[LISTED ENTRIES]

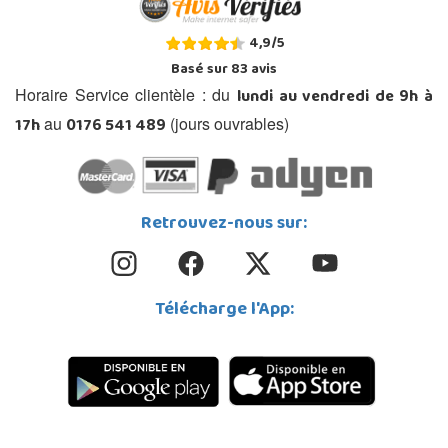
4,9
/
5
Basé sur
83
avis
lundi au vendredi de 9h à
Horaire Service clientèle : du
17h
0176 541 489
au
(jours ouvrables)
Retrouvez-nous sur:
Télécharge l'App:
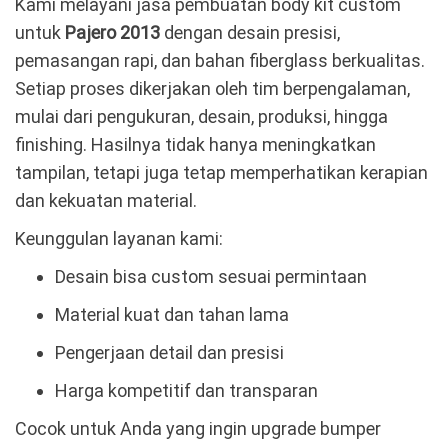
Kami melayani jasa pembuatan body kit custom
untuk
Pajero 2013
dengan desain presisi,
pemasangan rapi, dan bahan fiberglass berkualitas.
Setiap proses dikerjakan oleh tim berpengalaman,
mulai dari pengukuran, desain, produksi, hingga
finishing. Hasilnya tidak hanya meningkatkan
tampilan, tetapi juga tetap memperhatikan kerapian
dan kekuatan material.
Keunggulan layanan kami:
Desain bisa custom sesuai permintaan
Material kuat dan tahan lama
Pengerjaan detail dan presisi
Harga kompetitif dan transparan
Cocok untuk Anda yang ingin upgrade bumper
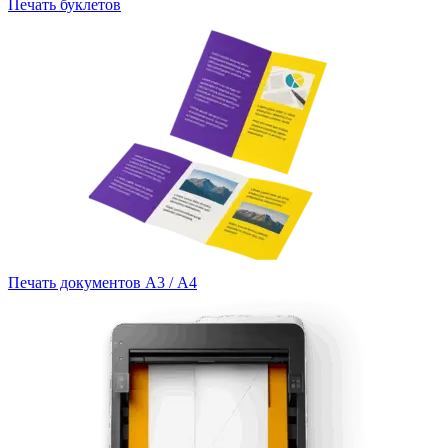
Печать буклетов
Печать документов А3 / А4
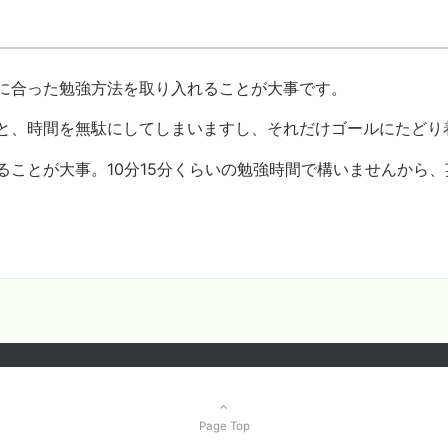
に合った勉強方法を取り入れることが大事です。
と、時間を無駄にしてしまいますし、それだけゴールにたどり
ることが大事。10分15分くらいの勉強時間で構いませんから
Page Top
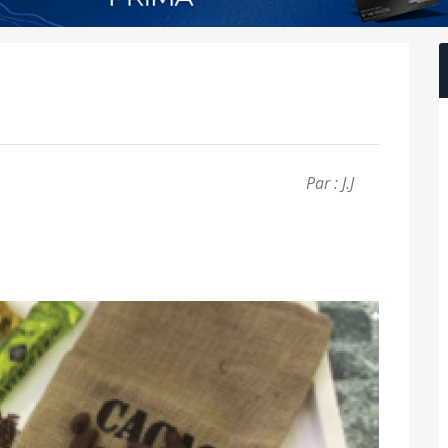
Par : J.J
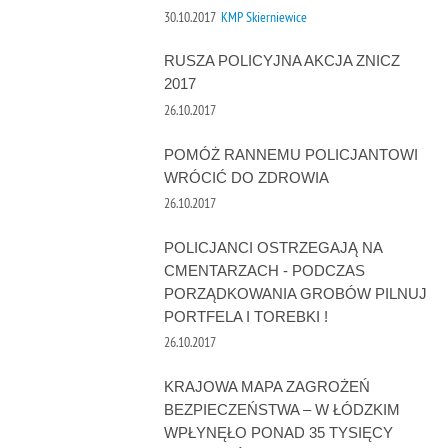
30.10.2017
KMP Skierniewice
RUSZA POLICYJNA AKCJA ZNICZ
2017
26.10.2017
POMÓŻ RANNEMU POLICJANTOWI
WRÓCIĆ DO ZDROWIA
26.10.2017
POLICJANCI OSTRZEGAJĄ NA
CMENTARZACH - PODCZAS
PORZĄDKOWANIA GROBÓW PILNUJ
PORTFELA I TOREBKI !
26.10.2017
KRAJOWA MAPA ZAGROŻEŃ
BEZPIECZEŃSTWA – W ŁÓDZKIM
WPŁYNĘŁO PONAD 35 TYSIĘCY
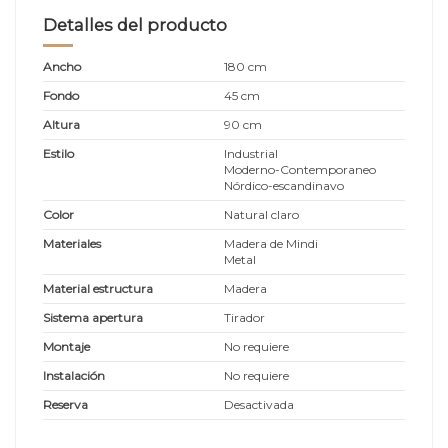
Detalles del producto
Ancho
180 cm
Fondo
45 cm
Altura
90 cm
Estilo
Industrial
Moderno-Contemporaneo
Nórdico-escandinavo
Color
Natural claro
Materiales
Madera de Mindi
Metal
Material estructura
Madera
Sistema apertura
Tirador
Montaje
No requiere
Instalación
No requiere
Reserva
Desactivada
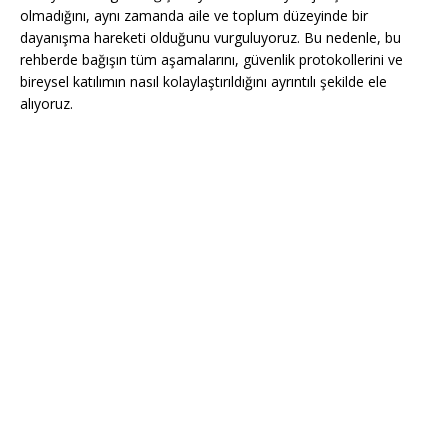
olmadığını, aynı zamanda aile ve toplum düzeyinde bir
dayanışma hareketi olduğunu vurguluyoruz. Bu nedenle, bu
rehberde bağışın tüm aşamalarını, güvenlik protokollerini ve
bireysel katılımın nasıl kolaylaştırıldığını ayrıntılı şekilde ele
alıyoruz.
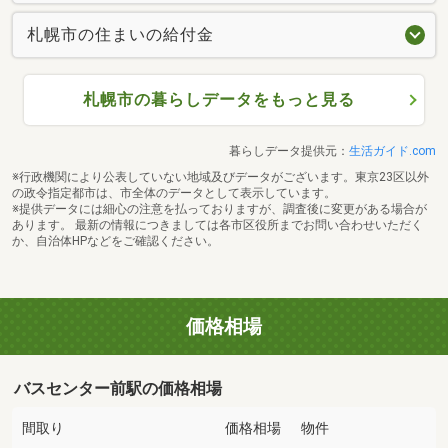
札幌市の住まいの給付金
札幌市の暮らしデータをもっと見る
暮らしデータ提供元：
生活ガイド.com
※行政機関により公表していない地域及びデータがございます。東京23区以外
の政令指定都市は、市全体のデータとして表示しています。
※提供データには細心の注意を払っておりますが、調査後に変更がある場合が
あります。 最新の情報につきましては各市区役所までお問い合わせいただく
か、自治体HPなどをご確認ください。
価格相場
バスセンター前駅の価格相場
間取り
価格相場
物件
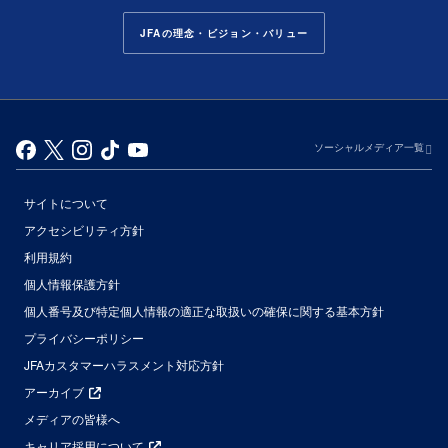
JFAの理念・ビジョン・バリュー
ソーシャルメディア一覧
サイトについて
アクセシビリティ方針
利用規約
個人情報保護方針
個人番号及び特定個人情報の適正な取扱いの確保に関する基本方針
プライバシーポリシー
JFAカスタマーハラスメント対応方針
アーカイブ
メディアの皆様へ
キャリア採用について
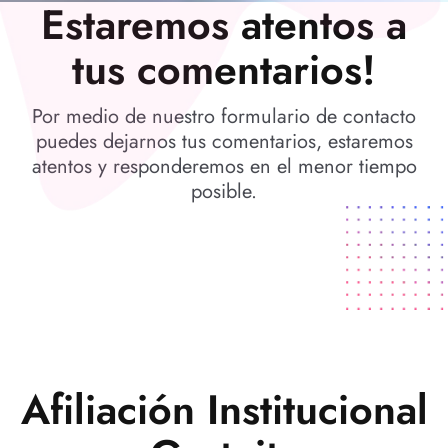
Estaremos atentos a
tus comentarios!
Por medio de nuestro formulario de contacto
puedes dejarnos tus comentarios, estaremos
atentos y responderemos en el menor tiempo
posible.
Afiliación Institucional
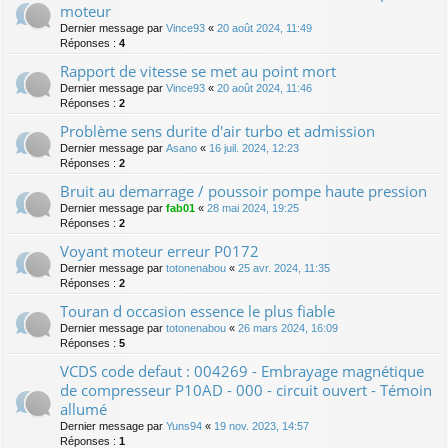
moteur
Dernier message par
Vince93
«
20 août 2024, 11:49
Réponses :
4
Rapport de vitesse se met au point mort
Dernier message par
Vince93
«
20 août 2024, 11:46
Réponses :
2
Problème sens durite d'air turbo et admission
Dernier message par
Asano
«
16 juil. 2024, 12:23
Réponses :
2
Bruit au demarrage / poussoir pompe haute pression
Dernier message par
fab01
«
28 mai 2024, 19:25
Réponses :
2
Voyant moteur erreur P0172
Dernier message par
totonenabou
«
25 avr. 2024, 11:35
Réponses :
2
Touran d occasion essence le plus fiable
Dernier message par
totonenabou
«
26 mars 2024, 16:09
Réponses :
5
VCDS code defaut : 004269 - Embrayage magnétique
de compresseur P10AD - 000 - circuit ouvert - Témoin
allumé
Dernier message par
Yuns94
«
19 nov. 2023, 14:57
Réponses :
1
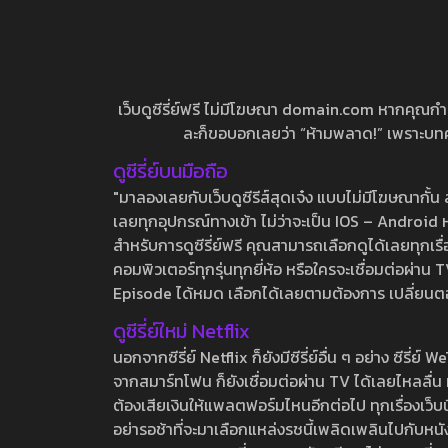
เว็บดูซีรี่ย์ฟรี ไม่มีโฆษณา domain.com หากคุณกำลัง
ละก็ขอบอกเลยว่า “ห้ามพลาด!” เพราะบทความ
ดูซีรี่ย์บนมือถือ
"มาลองเลยกับเว็บดูซีรีส์สุดเจ๋ง แบบไม่มีโฆษณากั
เลยทุกอุปกรณ์ทางเข้า ไม่ว่าจะเป็น IOS – Android หร
สำหรับการดูซีรี่ย์ฟรี คุณสามารถเลือกดูได้เลยทุกเรื
คอมพิวเตอร์ทุกรุ่นทุกยี่ห้อ หรือใครจะเชื่อมต่อผ
Episode ได้หมด เลือกได้เลยตามต้องการ เปลี่ยนตอนเ
ดูซีรี่ย์ใหม่ Netflix
นอกจากซีรี่ย์ Netflix ก็ยังมีซีรี่ย์อื่น ๆ อย่าง ซ
จากสมาร์ทโฟน ก็ยังเชื่อมต่อผ่าน TV ได้เลยไหลลื่น ห
ต้องเสียเงินให้แพลตฟอร์มไหนอีกต่อไป ทุกเรื่องเว็บนี้จ
อย่ารอช้าที่จะมาเลือกแหล่งรชนี้เพลิดเพลินไปกับหนังให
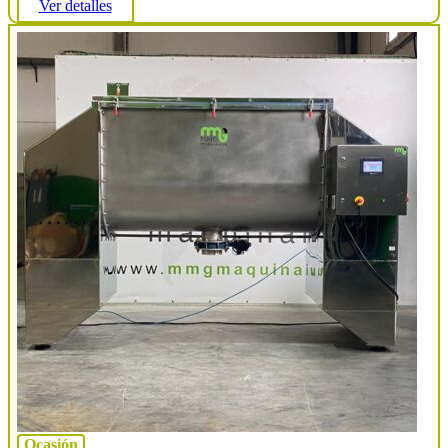
Ver detalles
Ocasión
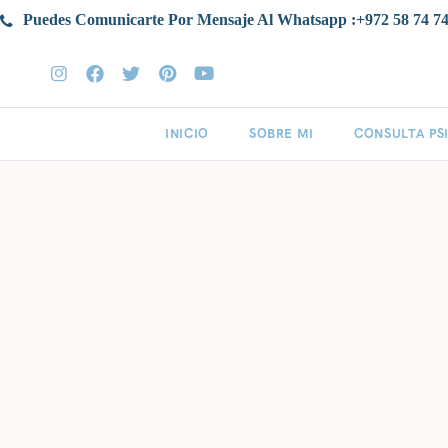
Puedes Comunicarte Por Mensaje Al Whatsapp :+972 58 74 74
INICIO
SOBRE MI
CONSULTA PS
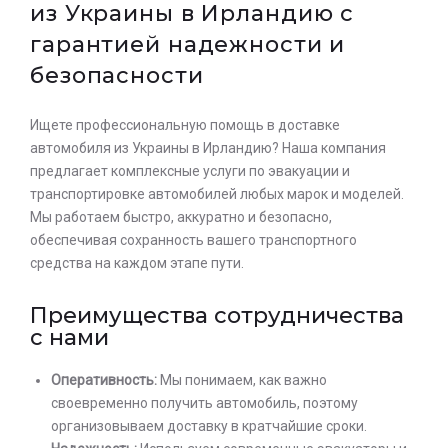
из Украины в Ирландию с
гарантией надежности и
безопасности
Ищете профессиональную помощь в доставке
автомобиля из Украины в Ирландию? Наша компания
предлагает комплексные услуги по эвакуации и
транспортировке автомобилей любых марок и моделей.
Мы работаем быстро, аккуратно и безопасно,
обеспечивая сохранность вашего транспортного
средства на каждом этапе пути.
Преимущества сотрудничества
с нами
Оперативность:
Мы понимаем, как важно
своевременно получить автомобиль, поэтому
организовываем доставку в кратчайшие сроки.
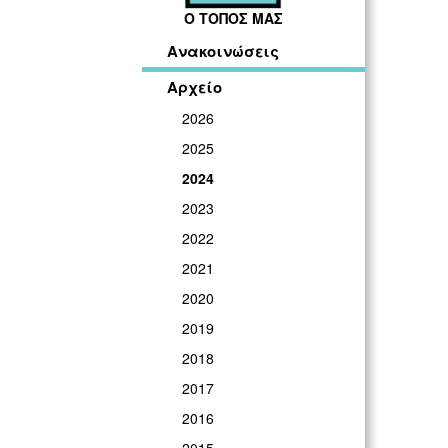
Ο ΤΟΠΟΣ ΜΑΣ
Ανακοινώσεις
Αρχείο
2026
2025
2024
2023
2022
2021
2020
2019
2018
2017
2016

[/LISTED ENTRIES]

- PROBLEM TO SOLVE: Ignoring the pictures, write out word for word only the lines from the one containing "автомобиля из Украины" through the last line of the data, both ends included.

- RESULT OF THE TASK:
автомобиля из Украины в Ирландию? Наша компания
предлагает комплексные услуги по эвакуации и
транспортировке автомобилей любых марок и моделей.
Мы работаем быстро, аккуратно и безопасно,
обеспечивая сохранность вашего транспортного
средства на каждом этапе пути.
Преимущества сотрудничества
с нами
Оперативность:
Мы понимаем, как важно
своевременно получить автомобиль, поэтому
организовываем доставку в кратчайшие сроки.
Ο ΤΟΠΟΣ ΜΑΣ
Ανακοινώσεις
Αρχείο
2026
2025
2024
2023
2022
2021
2020
2019
2018
2017
2016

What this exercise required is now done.